Maestro Barra cosa proporrà in “Ritmallah”?
Come in ogni mio concerto parlerò con il pubblico, è questo ciò che rende speciale ogni occasione. Ritorneranno pezzi conosciuti e ci saranno anche pezzi tratti dall’ultimo disco. Sconfinerò nelle Favole del Basile, nell’opera buffa, e contaminerò alcuni pezzi popolari.
Il suo rapporto con la Liguria e Genova è ormai consolidato dopo i numerosi riconoscimenti e la bella collaborazione con Fabrizio De André per la versione napoletana di “Bocca di Rosa”. Cosa ne pensa del ruolo che spetta alla città di Genova il prossimo anno (2004) nel ruolo di capitalòe della cultura?
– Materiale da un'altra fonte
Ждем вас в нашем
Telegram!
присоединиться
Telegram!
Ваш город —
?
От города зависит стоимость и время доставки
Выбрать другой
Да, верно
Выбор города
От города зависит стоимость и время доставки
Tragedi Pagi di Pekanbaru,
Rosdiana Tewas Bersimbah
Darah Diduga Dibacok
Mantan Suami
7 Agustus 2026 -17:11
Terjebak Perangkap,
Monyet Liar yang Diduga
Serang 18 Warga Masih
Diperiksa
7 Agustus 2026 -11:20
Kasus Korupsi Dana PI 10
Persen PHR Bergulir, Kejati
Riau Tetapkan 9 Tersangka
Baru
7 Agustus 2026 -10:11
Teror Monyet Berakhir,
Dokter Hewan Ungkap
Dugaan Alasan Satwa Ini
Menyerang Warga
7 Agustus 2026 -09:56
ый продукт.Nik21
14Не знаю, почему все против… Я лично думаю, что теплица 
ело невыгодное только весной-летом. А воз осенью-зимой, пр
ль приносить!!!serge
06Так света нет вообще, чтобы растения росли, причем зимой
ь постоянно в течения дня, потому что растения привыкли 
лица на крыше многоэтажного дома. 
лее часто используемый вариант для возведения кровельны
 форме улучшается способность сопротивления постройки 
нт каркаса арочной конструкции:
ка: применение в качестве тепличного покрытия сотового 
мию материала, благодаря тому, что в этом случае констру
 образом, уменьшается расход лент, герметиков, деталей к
Genova come tutte le città di mare è cosmopolita. Mi interessa ed è anche una città che mi appartiene, per alcune sue caratteristiche: in particolare, la cultura marinara e quella dei viaggiatori. Sono ottimista, perché no?
Genova, come la Liguria, ha dato i natali a molti bravi cantautori, tra cui appunto il grande Fabrizio, che per me è stato un bellissimo incontro, un incontro che ho voluto celebrare con molti omaggi a lui dedicati.
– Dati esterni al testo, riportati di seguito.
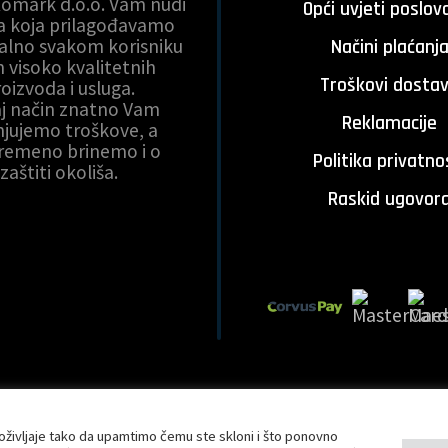
Komark d.o.o. Vam nudi
Opći uvjeti poslov
ja koja prilagođavamo
ualno svakom korisniku
Načini plaćanj
h visoko kvalitetnih
Troškovi dosta
oizvoda i usluga.
aj način znatno Vam
Reklamacije
jujemo troškove, a
vremeno brinemo i o
Politika privatno
zaštiti okoliša.
Raskid ugovor
Klimalink |
Opći uvjeti poslovanja
|
Privatnost i sigurnost podataka
–
Izrada
oživljaje tako da upamtimo čemu ste skloni i što ponovno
Devo riconoscere che ho un bellissimo rapporto con Genova. Una città che mi ha sempre amato, ovunque io sia stato. Ma l’Italia è tutta bella: dalla Costiera Amalfitana alle Cinque Terre. Dove c’è buon cibo, c’è un’ottima cultura e buona gente.
Le sue radici artistiche, fortemente radicate nella famiglia e in particolare nelle figure dei suoi genitori, danno l’impressione di un ottimo rapporto generazionale, senza conflitti, anzi fertile, è stato così?
Certamente. Sono cresciuto in una famiglia d’artisti. Mio padre era attore le sue sorelle anche, mia madre era la cantante ufficiale del mondo etnico campano, portavoce della cultura dell’Isola di Procida da cui proveniva. Io ho avuto questa grande fortuna e anche quella di lavorare con mia madre. Con lei ho avuto un rapporto molto intenso. È stata una compagna di lavoro magnifica.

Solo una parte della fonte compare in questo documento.